**WORK INSTRUCTIONS**
Up to and including the line with "Békéscsabai segítők tették", restate the records below word for word, beginning with their first line.
┌──
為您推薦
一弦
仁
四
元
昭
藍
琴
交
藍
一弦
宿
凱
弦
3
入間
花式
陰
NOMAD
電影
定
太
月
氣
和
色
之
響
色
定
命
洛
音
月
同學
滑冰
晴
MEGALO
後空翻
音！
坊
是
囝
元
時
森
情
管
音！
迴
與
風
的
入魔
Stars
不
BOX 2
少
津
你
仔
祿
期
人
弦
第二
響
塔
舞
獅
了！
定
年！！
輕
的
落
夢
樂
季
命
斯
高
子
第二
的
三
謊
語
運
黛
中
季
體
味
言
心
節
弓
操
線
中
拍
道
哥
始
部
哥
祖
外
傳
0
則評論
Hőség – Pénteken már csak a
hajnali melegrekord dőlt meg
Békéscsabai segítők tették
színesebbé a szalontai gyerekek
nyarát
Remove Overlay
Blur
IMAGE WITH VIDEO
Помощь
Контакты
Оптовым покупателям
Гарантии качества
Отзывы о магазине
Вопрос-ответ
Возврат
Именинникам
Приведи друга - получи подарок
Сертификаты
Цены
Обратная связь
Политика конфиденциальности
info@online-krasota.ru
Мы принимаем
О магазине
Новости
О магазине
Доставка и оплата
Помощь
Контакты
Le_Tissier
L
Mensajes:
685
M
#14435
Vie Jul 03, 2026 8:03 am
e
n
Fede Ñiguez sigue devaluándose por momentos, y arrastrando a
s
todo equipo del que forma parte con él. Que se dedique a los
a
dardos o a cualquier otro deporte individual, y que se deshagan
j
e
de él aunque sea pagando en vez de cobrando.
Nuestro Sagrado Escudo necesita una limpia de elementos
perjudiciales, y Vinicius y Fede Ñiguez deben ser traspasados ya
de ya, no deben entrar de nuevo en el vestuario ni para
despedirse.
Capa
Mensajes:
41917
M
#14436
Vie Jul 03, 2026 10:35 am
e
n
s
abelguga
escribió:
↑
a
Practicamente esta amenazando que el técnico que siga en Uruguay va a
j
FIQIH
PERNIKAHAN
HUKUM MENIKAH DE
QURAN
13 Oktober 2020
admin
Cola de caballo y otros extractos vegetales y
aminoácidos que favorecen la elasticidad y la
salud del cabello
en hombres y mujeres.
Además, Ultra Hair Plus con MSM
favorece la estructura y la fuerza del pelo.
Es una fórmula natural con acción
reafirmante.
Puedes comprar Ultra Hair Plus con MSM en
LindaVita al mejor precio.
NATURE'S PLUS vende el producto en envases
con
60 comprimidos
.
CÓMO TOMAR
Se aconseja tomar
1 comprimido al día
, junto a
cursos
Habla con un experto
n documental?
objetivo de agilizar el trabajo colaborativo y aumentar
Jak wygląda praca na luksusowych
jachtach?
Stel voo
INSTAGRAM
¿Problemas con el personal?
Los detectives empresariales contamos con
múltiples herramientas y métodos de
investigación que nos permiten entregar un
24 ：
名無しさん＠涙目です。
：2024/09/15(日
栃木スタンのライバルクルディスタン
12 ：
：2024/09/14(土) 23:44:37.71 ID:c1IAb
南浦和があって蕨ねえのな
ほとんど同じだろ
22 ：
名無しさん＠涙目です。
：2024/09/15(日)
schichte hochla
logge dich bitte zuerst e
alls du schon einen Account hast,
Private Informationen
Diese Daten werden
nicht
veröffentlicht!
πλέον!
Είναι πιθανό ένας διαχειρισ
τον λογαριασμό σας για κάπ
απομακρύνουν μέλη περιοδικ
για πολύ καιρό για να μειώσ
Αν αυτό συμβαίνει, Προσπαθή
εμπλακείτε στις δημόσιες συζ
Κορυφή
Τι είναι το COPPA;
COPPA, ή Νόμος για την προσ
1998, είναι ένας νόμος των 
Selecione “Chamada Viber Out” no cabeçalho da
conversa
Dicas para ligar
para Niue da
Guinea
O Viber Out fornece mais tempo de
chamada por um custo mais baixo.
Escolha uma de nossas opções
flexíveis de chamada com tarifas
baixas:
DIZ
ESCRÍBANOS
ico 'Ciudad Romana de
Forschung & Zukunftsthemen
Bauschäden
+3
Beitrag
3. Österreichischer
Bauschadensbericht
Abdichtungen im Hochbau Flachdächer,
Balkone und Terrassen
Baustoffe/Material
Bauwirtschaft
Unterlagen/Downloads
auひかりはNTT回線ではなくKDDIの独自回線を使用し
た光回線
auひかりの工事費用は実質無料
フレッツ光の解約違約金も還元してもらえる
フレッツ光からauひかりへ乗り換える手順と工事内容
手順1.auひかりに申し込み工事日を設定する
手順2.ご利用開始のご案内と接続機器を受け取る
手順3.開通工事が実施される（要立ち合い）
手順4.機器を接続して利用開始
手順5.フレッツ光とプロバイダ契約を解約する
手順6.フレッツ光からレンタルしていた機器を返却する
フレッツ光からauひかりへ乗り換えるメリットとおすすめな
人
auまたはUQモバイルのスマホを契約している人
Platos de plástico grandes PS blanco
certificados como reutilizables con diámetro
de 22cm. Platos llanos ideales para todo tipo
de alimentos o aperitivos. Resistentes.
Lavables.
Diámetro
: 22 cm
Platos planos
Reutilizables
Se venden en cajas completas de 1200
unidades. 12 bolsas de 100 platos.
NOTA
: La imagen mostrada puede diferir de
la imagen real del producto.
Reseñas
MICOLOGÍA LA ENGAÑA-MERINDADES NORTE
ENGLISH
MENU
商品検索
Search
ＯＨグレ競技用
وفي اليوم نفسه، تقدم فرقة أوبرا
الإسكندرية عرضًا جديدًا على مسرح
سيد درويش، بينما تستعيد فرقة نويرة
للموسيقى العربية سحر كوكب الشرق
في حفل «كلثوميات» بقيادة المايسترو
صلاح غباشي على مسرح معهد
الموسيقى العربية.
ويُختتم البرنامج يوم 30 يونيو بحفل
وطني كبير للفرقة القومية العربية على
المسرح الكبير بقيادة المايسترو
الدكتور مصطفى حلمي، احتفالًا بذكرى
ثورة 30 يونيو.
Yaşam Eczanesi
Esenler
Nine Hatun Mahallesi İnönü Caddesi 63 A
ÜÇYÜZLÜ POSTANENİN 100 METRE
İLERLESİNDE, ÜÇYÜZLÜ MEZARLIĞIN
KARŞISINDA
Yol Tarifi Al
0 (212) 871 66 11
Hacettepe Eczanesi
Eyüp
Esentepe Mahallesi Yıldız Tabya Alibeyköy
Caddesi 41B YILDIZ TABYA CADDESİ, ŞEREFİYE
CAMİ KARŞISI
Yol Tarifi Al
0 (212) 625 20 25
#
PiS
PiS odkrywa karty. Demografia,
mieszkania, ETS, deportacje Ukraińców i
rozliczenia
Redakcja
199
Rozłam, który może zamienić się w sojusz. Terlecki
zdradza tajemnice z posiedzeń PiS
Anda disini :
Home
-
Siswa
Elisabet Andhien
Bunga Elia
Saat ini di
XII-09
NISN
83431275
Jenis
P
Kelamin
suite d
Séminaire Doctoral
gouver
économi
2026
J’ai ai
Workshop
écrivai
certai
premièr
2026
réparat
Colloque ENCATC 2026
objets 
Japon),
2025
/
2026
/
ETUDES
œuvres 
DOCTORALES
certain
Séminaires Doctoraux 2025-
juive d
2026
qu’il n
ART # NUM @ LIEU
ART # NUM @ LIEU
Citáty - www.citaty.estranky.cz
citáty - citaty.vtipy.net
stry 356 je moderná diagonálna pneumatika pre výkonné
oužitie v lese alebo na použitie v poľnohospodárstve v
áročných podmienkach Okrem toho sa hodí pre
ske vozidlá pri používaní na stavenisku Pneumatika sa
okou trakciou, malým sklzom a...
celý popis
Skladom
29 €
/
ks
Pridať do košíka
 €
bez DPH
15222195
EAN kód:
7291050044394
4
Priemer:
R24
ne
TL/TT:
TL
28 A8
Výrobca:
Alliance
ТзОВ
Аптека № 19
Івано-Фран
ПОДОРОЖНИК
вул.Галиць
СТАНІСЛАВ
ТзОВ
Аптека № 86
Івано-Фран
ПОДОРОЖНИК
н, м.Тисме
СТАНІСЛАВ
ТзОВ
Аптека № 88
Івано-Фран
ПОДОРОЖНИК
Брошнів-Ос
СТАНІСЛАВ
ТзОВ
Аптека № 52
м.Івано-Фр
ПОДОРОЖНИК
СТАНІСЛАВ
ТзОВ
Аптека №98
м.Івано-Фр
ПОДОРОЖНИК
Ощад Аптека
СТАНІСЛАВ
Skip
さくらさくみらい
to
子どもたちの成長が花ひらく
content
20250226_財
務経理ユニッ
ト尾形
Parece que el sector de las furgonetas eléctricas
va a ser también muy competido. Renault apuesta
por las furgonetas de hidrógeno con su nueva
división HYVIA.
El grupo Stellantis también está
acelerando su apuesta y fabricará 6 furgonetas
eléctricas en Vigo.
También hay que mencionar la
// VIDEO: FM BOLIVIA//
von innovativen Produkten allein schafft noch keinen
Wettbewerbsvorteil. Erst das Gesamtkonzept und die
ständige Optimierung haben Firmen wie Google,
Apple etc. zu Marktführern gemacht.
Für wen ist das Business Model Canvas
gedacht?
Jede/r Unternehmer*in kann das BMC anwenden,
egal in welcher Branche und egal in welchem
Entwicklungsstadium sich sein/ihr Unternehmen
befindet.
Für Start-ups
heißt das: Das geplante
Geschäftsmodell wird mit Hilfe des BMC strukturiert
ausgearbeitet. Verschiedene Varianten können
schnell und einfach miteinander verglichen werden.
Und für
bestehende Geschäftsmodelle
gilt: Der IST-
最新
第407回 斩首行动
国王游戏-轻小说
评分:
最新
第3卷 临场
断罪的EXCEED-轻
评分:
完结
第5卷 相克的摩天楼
└──
**TASK SOLUTION**
為您推薦
一弦
仁
四
元
昭
藍
琴
交
藍
一弦
宿
凱
弦
3
入間
花式
陰
NOMAD
電影
定
太
月
氣
和
色
之
響
色
定
命
洛
音
月
同學
滑冰
晴
MEGALO
後空翻
音！
坊
是
囝
元
時
森
情
管
音！
迴
與
風
的
入魔
Stars
不
BOX 2
少
津
你
仔
祿
期
人
弦
第二
響
塔
舞
獅
了！
定
年！！
輕
的
落
夢
樂
季
命
斯
高
子
第二
的
三
謊
語
運
黛
中
季
體
味
言
心
節
弓
操
線
中
拍
道
哥
始
部
哥
祖
外
傳
0
則評論
Hőség – Pénteken már csak a
hajnali melegrekord dőlt meg
Békéscsabai segítők tették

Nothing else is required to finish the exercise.